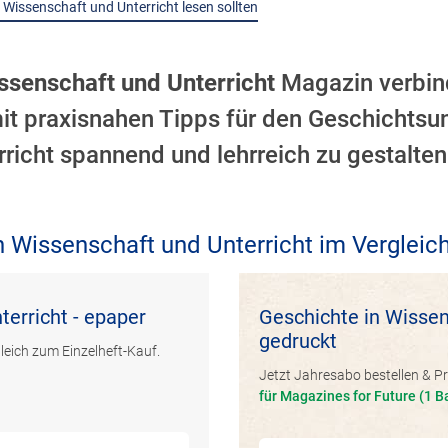
 Wissenschaft und Unterricht lesen sollten
ssenschaft und Unterricht
Magazin verbind
it praxisnahen Tipps für den Geschichtsunt
richt spannend und lehrreich zu gestalten
n Wissenschaft und Unterricht im Vergleic
erricht - epaper
Geschichte in Wissen
gedruckt
leich zum Einzelheft-Kauf.
Jetzt Jahresabo bestellen & Pr
für Magazines for Future (1 B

- - -

→ **Task brief**: Make an exact copy of the records above. Keep out every picture.

→ **Written answer**:
 Wissenschaft und Unterricht lesen sollten
ssenschaft und Unterricht
Magazin verbind
it praxisnahen Tipps für den Geschichtsunt
richt spannend und lehrreich zu gestalten
n Wissenschaft und Unterricht im Vergleic
erricht - epaper
Geschichte in Wissen
gedruckt
leich zum Einzelheft-Kauf.
Jetzt Jahresabo bestellen & Pr
für Magazines for Future (1 B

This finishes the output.